Hiring managers are understandably cautious with their hiring practices in the wake of the recession. Human resource departments are often understaffed and under a lot of pressure to find an all-star. Because of this pressure to find the perfect hire, many openings remain open for increasingly long stretches. As Catherine Rampell points out in the New York Times, job postings are remaining unfilled for much longer today than they were just a few years ago. The average number of days a spot stays open now is 23, compared to a vacancy of only 15 days in mid-2009.
The economy's tepid recovery has made employers hesitant to take the risks inherent in hiring a new employee. This trepidation is not only hard on the applicants, but can also take a toll on the business itself. Indeed, 38 percent of companies say that their business has been harmed by extended vacancies. Of these companies, 41 cited a loss in productivity and one-in-five pointed to a loss in revenue (21 percent) or the inability to grow their business (22 percent). In an effort to find the best-fitting candidate, many hiring managers begin by skimming through work experience, specifically looking for a particular job title. But the method of filtering applications through past job titles blinds one to a wealth of potentially ideal candidates.
The focus should instead be on finding similarity between occupations based on the knowledge, skills and abilities they require. Economic Modeling Specialists Intl. (EMSI) recently ran a study using their compatibility index to illustrate this. For example, a company that needs to fill an open business intelligence analyst position is looking for someone comfortable producing financial and market intelligence, generating reports, and researching in data repositories. This is typically a vital position and ideally will not remain open long. By excluding candidates without business intelligence analyst listed as a past title, they rule out many individuals who have the relevant skills and experience required of the job.
But EMSI's index shows the company may be overlooking several nearly perfect candidates who recently held positions as market research analysts or risk management specialists and possess many of the essential skills required for the position. This extends to a wide range of professions. A tech company hiring a technical writer could also consider paralegals. A healthcare organization in need of a medical assistant could also look at pharmacy technicians. A manufacturing firm in need of a machinist could also consider an automotive body repairer.

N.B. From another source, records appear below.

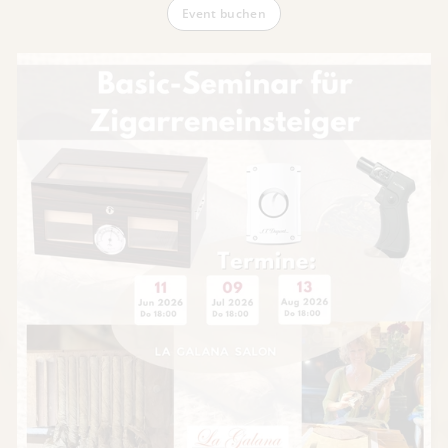
Event buchen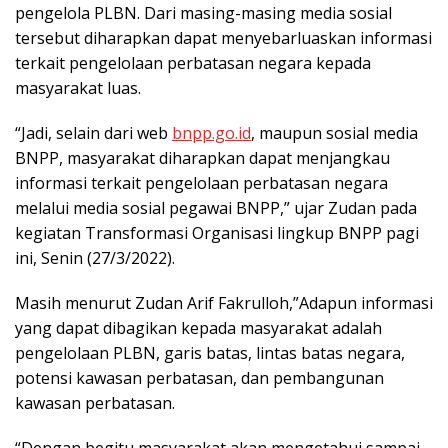
pengelola PLBN. Dari masing-masing media sosial
tersebut diharapkan dapat menyebarluaskan informasi
terkait pengelolaan perbatasan negara kepada
masyarakat luas.
“Jadi, selain dari web
bnpp.go.id
, maupun sosial media
BNPP, masyarakat diharapkan dapat menjangkau
informasi terkait pengelolaan perbatasan negara
melalui media sosial pegawai BNPP,” ujar Zudan pada
kegiatan Transformasi Organisasi lingkup BNPP pagi
ini, Senin (27/3/2022).
Masih menurut Zudan Arif Fakrulloh,”Adapun informasi
yang dapat dibagikan kepada masyarakat adalah
pengelolaan PLBN, garis batas, lintas batas negara,
potensi kawasan perbatasan, dan pembangunan
kawasan perbatasan.
“Dengan begitu masyarakat akan mengetahui sampai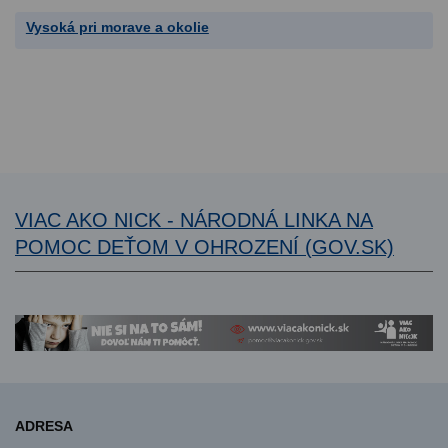
Vysoká pri morave a okolie
VIAC AKO NICK - NÁRODNÁ LINKA NA
POMOC DEŤOM V OHROZENÍ (GOV.SK)
ADRESA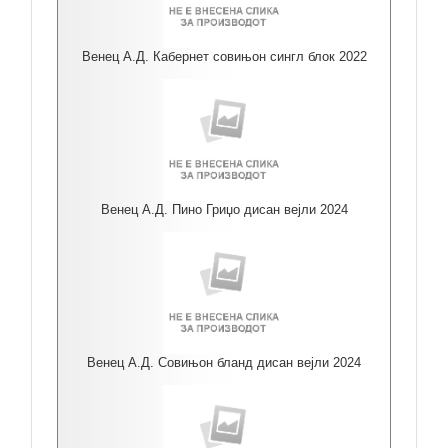
Венец А.Д. Кабернет совињон сингл блок 2022
Венец А.Д. Пино Гриџо дисан вејли 2024
Венец А.Д. Совињон бланд дисан вејли 2024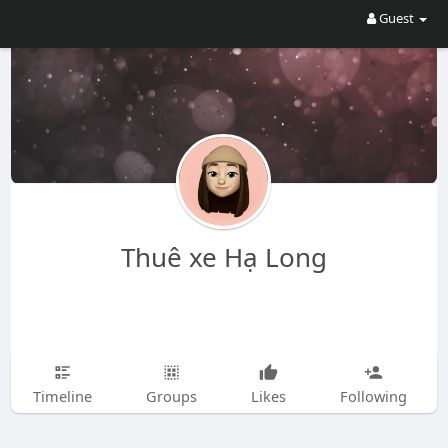
Guest
Thuê xe Hạ Long
Timeline
Groups
Likes
Following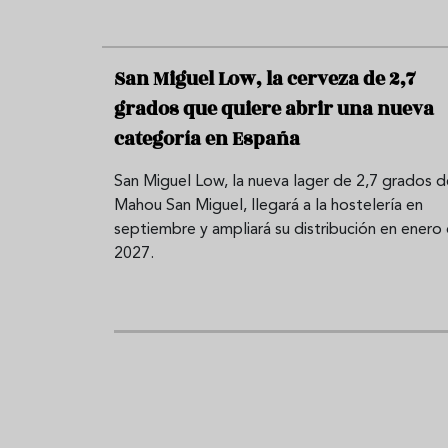
San Miguel Low, la cerveza de 2,7
grados que quiere abrir una nueva
categoría en España
San Miguel Low, la nueva lager de 2,7 grados d
Mahou San Miguel, llegará a la hostelería en
septiembre y ampliará su distribución en enero
2027.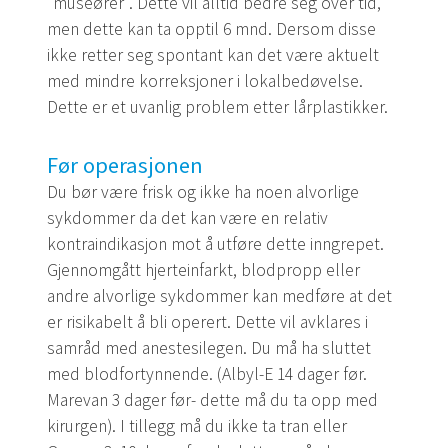
”museører”. Dette vil alltid bedre seg over tid,
men dette kan ta opptil 6 mnd. Dersom disse
ikke retter seg spontant kan det være aktuelt
med mindre korreksjoner i lokalbedøvelse.
Dette er et uvanlig problem etter lårplastikker.
Før operasjonen
Du bør være frisk og ikke ha noen alvorlige
sykdommer da det kan være en relativ
kontraindikasjon mot å utføre dette inngrepet.
Gjennomgått hjerteinfarkt, blodpropp eller
andre alvorlige sykdommer kan medføre at det
er risikabelt å bli operert. Dette vil avklares i
samråd med anestesilegen. Du må ha sluttet
med blodfortynnende. (Albyl-E 14 dager før.
Marevan 3 dager før- dette må du ta opp med
kirurgen). I tillegg må du ikke ta tran eller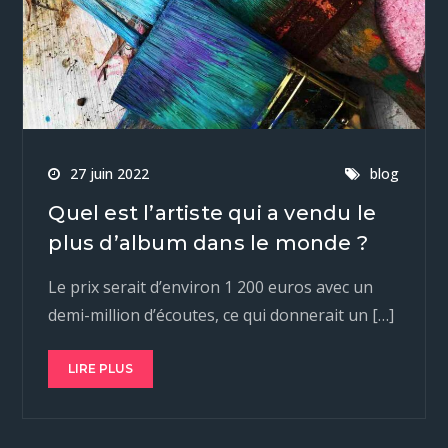
27 juin 2022
blog
Quel est l’artiste qui a vendu le
plus d’album dans le monde ?
Le prix serait d’environ 1 200 euros avec un
demi-million d’écoutes, ce qui donnerait un […]
LIRE PLUS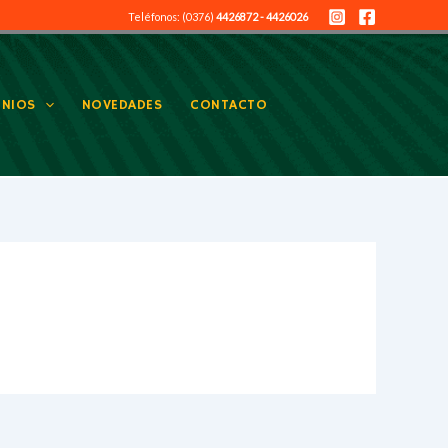
Teléfonos: (0376)
4426872 - 4426026
NIOS
NOVEDADES
CONTACTO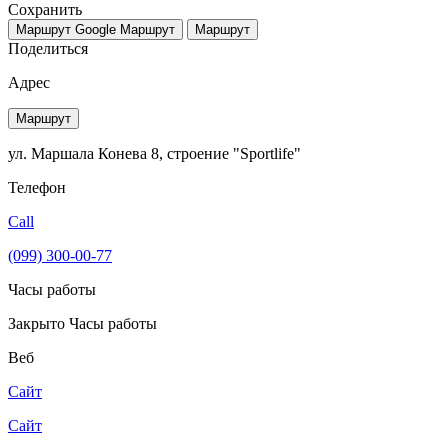
Сохранить
Маршрут Google
Маршрут
Маршрут
Поделиться
Адрес
Маршрут
ул. Маршала Конева 8, строение "Sportlife"
Телефон
Call
(099) 300-00-77
Часы работы
Закрыто
Часы работы
Веб
Сайт
Сайт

For those who bemoan the lack of necessary skills in their current talent pool, deemphasizing the importance of candidates' job titles is an easy way to expand. For those who fear the costs of training new employees to fill skilled positions, this can help reduce the amount of re-skilling and training that goes into a new hire. In fact, re-skilling is already a very common practice, with 7 in 10 employers saying they cross-train employees within their firm. Why not do the same to mold that candidate with 5 years of experience as a database administrator into a web developer for your company?
If you can only get a job by having had that job, how can you move forward? It's a paradox that companies can help fix.